This discovery brings the limits of the solar system back into focus

Mar 27, 2014 08:39 GMT  ·  By
Sedna's orbit is shown here in orange, while 2012 VP113's orbit is shown in red. The solid purple circles show the orbits of the four gas giants in the solar system.
   Sedna's orbit is shown here in orange, while 2012 VP113's orbit is shown in red. The solid purple circles show the orbits of the four gas giants in the solar system.

Two astronomers from the Carnegie Institution for Science (CIS) led a team of experts that was just recently able to discover the existence of a new dwarf planet at the outer edges of the solar system. This finding again brings the need to study the outer fringes of the solar system in more detail, and establish the latter's boundaries with more accuracy. 

The newly discovered object has been designated 2012 VP113, and was discovered in the inner Oort Cloud, a group of comets and other frozen bodies located nearly a light-year away from the Sun. Estimates place the beginning of the Cloud at 50,000 astronomical units (AU) away. An AU is the mean distance between Earth and the Sun, or 157 million kilometers (93 million miles).

The team led by CIS astronomers Scott Sheppard and Chadwick Trujillo was able to identify the dwarf planet using the Gemini Observatory. This installation features two, 8.19-meter (26.9-foot) telescopes, one installed on Mauna Kea, in Hawaii, and the other on Cerro Pachón, in Chile. Researchers say that the object was discovered beyond what are now accepted as the edges of the solar system.
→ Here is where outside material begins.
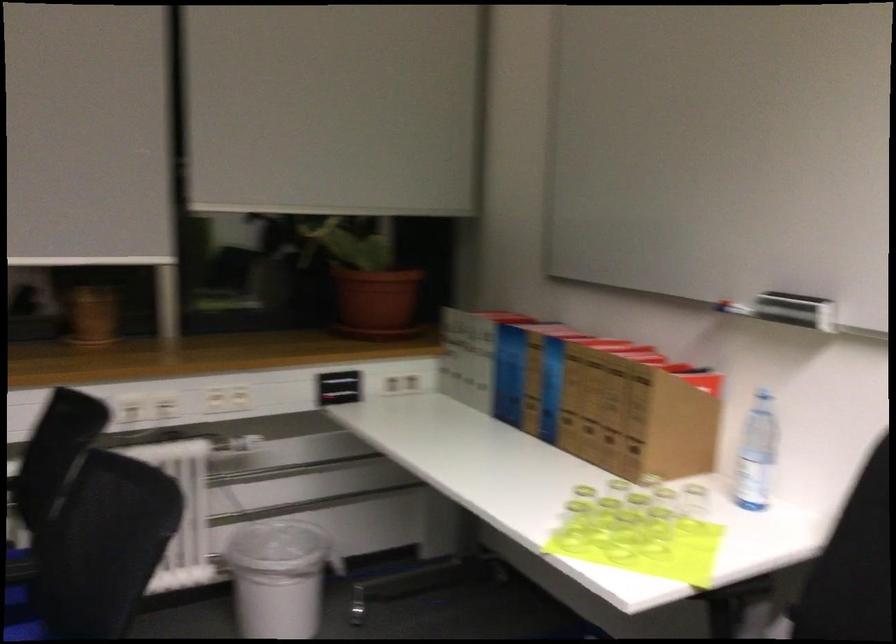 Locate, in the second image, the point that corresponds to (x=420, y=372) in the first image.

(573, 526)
In all likelihood, this is just one in thousands of such rocky, frozen bodies orbiting the Sun. They are basically relics left behind by the formation of the solar system, some 4.6 billion years ago. Since this material did not coalesce with existing planets, asteroids, or Kuiper Belt objects, they were cast out of the inner solar system, and sent to fend for themselves in the Oort Cloud.

One of the most interesting conclusions the team arrived at in the new study was that a planet some 10 times larger than Earth must exist in the Oort Cloud. This prediction was made based on distortions discovered in 2012 VP113's orbit. The hypothetical world may also be influencing objects in the inner Oort Cloud, sending comets and other celestial bodies towards the inner solar system.

“This is an extraordinary result that redefines our understanding of our Solar System,” explains the Director of the CIS Department of Terrestrial Magnetism, Linda Elkins-Tanton. Details of the research were published in the March 27 issue of the top scientific journal Nature.

Previously, the most distant known dwarf planet in our solar system was Sedna, located about three times farther away from the Sun than Neptune. Its aphelion, or point where it is farthest from the Sun, reaches an estimated 937 AU. The new study determined 2012 VP113 orbits well beyond Sedna.

“The search for these distant inner Oort cloud objects beyond Sedna and 2012 VP113 should continue, as they could tell us a lot about how our Solar System formed and evolved,” Sheppard concludes.